There was once a time when Disney’s bright and cheery cast were stars in their very own adventures, the likes of which were often talked with the same high regard as classic heroes like Mario, Sonic and more. Even Mickey Mouse himself had a number of excellent outings on the SNES and Mega Drive in Mickey Mania and the Magical Quest trilogy. A long time has passed though and while it seems Disney is starting to utilise its rich history of IP in everything from kart racers to Animal Crossing-style comfort food, as far as a good single-player adventure game goes, things have been lacking.
Step forward Disney Illusion Island, a game that on paper sounds like a home run. Mickey, Minnie, Donald and Goofy on a Metroidvania-style adventure complete with four-player co-op, full voice acting and an art style that reminds of the excellent Rayman Origins and Legends. What’s not to love?
Instead of setting the game in the familiar worlds of Disney, Illusion Island rather unsurprisingly takes you to an all-new island, a fact that may disappoint fans but rest assured, the game is packed with references and winks to the company and Mickey alike.
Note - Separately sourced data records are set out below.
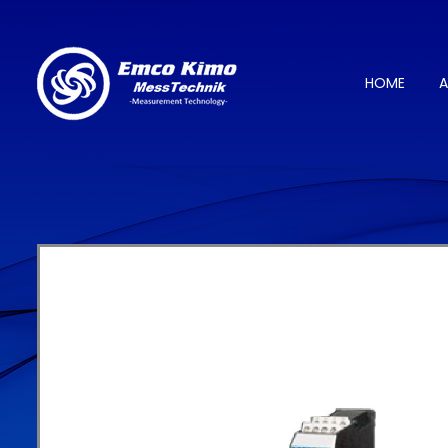
HOME
A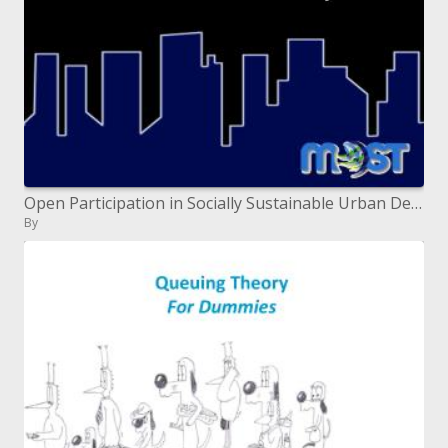
Open Participation in Socially Sustainable Urban Development
By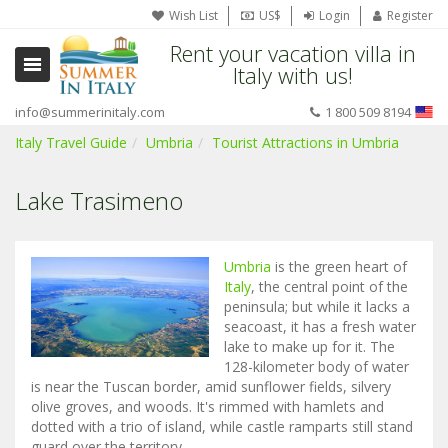
Wish List
US$
Login
Register
Rent your vacation villa in
Italy with us!
info@summerinitaly.com
1 800 509 8194
Italy Travel Guide
Umbria
Tourist Attractions in Umbria
Lake Trasimeno
Umbria
is the green heart of
Italy
, the central point of the
peninsula; but while it lacks a
seacoast, it has a fresh water
lake to make up for it. The
128-kilometer body of water
is near the Tuscan border, amid sunflower fields, silvery
olive groves, and woods. It's rimmed with hamlets and
dotted with a trio of island, while castle ramparts still stand
guard over the territory.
The heroic quartet are tasked with locating three legendary tomes scattered about the locale in order to help its residents restore order once more. It’s a rather light setup that fits right in with a game of this genre, and in fact, feels like an extended episode of the recent Mickey Mouse TV show. This is certainly helped by the game including full voicing in its cutscenes with the famed voices of Mickey, Minnie, Donald and Goofy all present and accounted for.
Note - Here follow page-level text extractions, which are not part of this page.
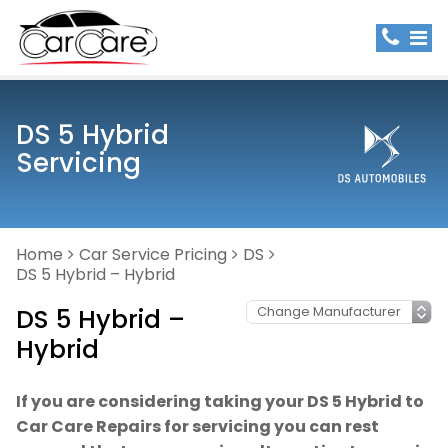
DS 5 Hybrid
Servicing
Home
Car Service Pricing
DS
DS 5 Hybrid – Hybrid
DS 5 Hybrid –
Hybrid
If you are considering taking your DS 5 Hybrid to
Car Care Repairs for servicing you can rest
As for the actual game itself, Disney Illusion Island plays out like your typical Metroidvania adventure, with its assortment of biomes all interconnected as one giant world and your journey taking you back and forth as you unlock new abilities that grant you access to newer areas. For the most part, it’s nothing you likely haven’t seen already twenty times over even down to the character’s growing line-up of abilities that extend to swinging, hovering, wall-jumping and butt-stomping. The platforming feels solid with the emphasis on avoiding combat an interesting twist that even extends to its boss battles. That being said, it’s a minor twist and one surrounded by familiar ideas and mechanics. But safe doesn’t necessarily have to be a bad thing for what Disney Illusion Island might lack in surprise and originality it more than makes up for in just being an all-round fun time.
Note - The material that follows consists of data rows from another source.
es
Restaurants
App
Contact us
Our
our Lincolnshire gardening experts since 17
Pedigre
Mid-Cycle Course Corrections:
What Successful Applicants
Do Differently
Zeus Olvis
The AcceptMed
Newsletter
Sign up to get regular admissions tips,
Sitting down with my wife (someone who struggles with tougher platformers like Donkey Kong Country: Tropical Freeze and Super Mario Bros. U Deluxe), we had a truly great time for a number of reasons. As big Disney fans, it’s such a refreshing feeling getting to play a game based on its iconic mascot not to mention the countless references tucked away – from trinkets tied to older Mickey Mouse cartoons to hidden Mickeys littered about the environment that need a quick snap of the camera with the crew posing.
The game’s lesser difficulty meanwhile makes for an experience that while not exactly a cakewalk, is certainly far more chilled than most Metroidvanias for an experienced player like myself. For my wife meanwhile, its approachable difficulty meant she could enjoy things as much as myself without ever feeling overwhelmed. Adjustable heart counts also allow players to make things as tough or easy as they want, but those looking for a platformer primed to test the reflexes, timing and precision may want to look elsewhere. If all you’re looking for is an entertaining and fun time though Disney Illusion Island absolutely delivers. Put simply, the game was a delight for us from start to finish.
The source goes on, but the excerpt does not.